The decision version of Knapsack is that, given a goal value, decide whether there exists a subset satisfying the capacity constraint and with the total value no less than the goal value. This decision version of Knapsack is NP-complete.

Dynamic Programming

Knapsack can be solved using dynamic programming. Let \(V(i, w)\) be the maximum value achieved by choosing a subset from the first \(i\) items such that the total weight is exactly \(w\). We have \(i\) ranges from 0 to \(n\), and \(w\) ranges from 0 to \(C\).

Let \(V(0, w) = 0\) for all \(w\), and define the recurrence
V(i+1, w) = \max \begin{cases}
V(i, w) \\
V(i, w-w_{i+1}) + v_{i+1}
The \(V(i, w)\) table has about \(nC\) entries, and can be computed in time \(O(nC)\). The optimum is obtained at the entry with maximum value. The optimal set can be obtained by tracking the table. This is a pseudo-polynomial algorithm.

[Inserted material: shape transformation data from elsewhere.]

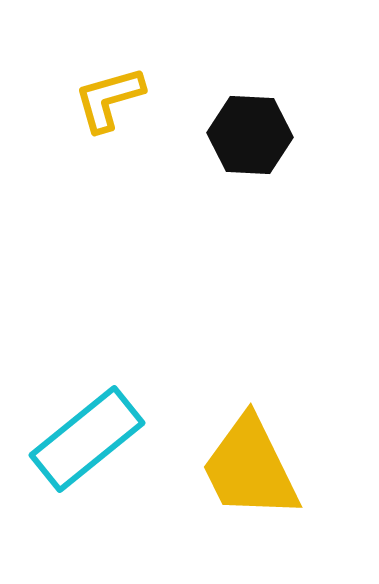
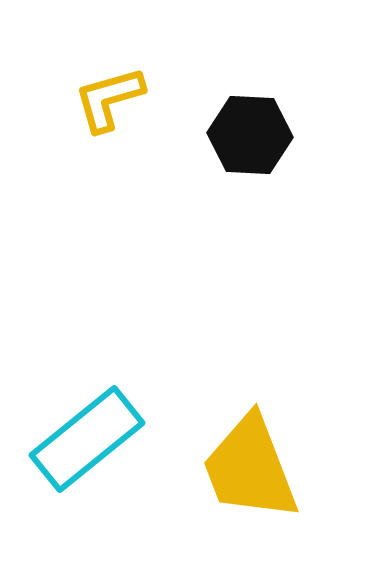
yellow trapezoid: rotated 5 degrees clockwise
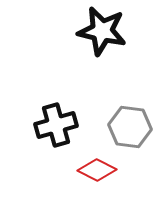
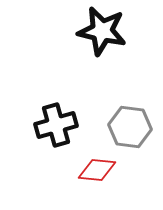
red diamond: rotated 21 degrees counterclockwise
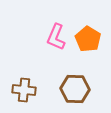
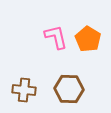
pink L-shape: rotated 144 degrees clockwise
brown hexagon: moved 6 px left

The following is a different way of defining the recurrence. Let \(W(i, v)\) be the minimum weight achieved by a subset from the first \(i\) items such that the total value is exactly $late v$. Define \(W(i, v) =\infty\) if no subset exists. Let \(V\) be the maximum value of the items, and then \(v\) ranges from 0 to \(nV\).

Let \(W(0, v) =\infty\), and define the recurrence
W(i+1, v) = \min \begin{cases}
W(i, v) \\
W(i, v-v_{i+1}) + w_{i+1}

Computing the \(W(i, v)\) table takes time \(O(n^2 V)\). The optimum is the maximum \(v\) such that \(W(n, v) \leq C\).

Efficient Approximation: FPTAS

The dynamic programming algorithm above can be adapted to get an approximate algorithm running in polynomial time. The idea is to scale down the values to be bounded by a polynomial of \(n\).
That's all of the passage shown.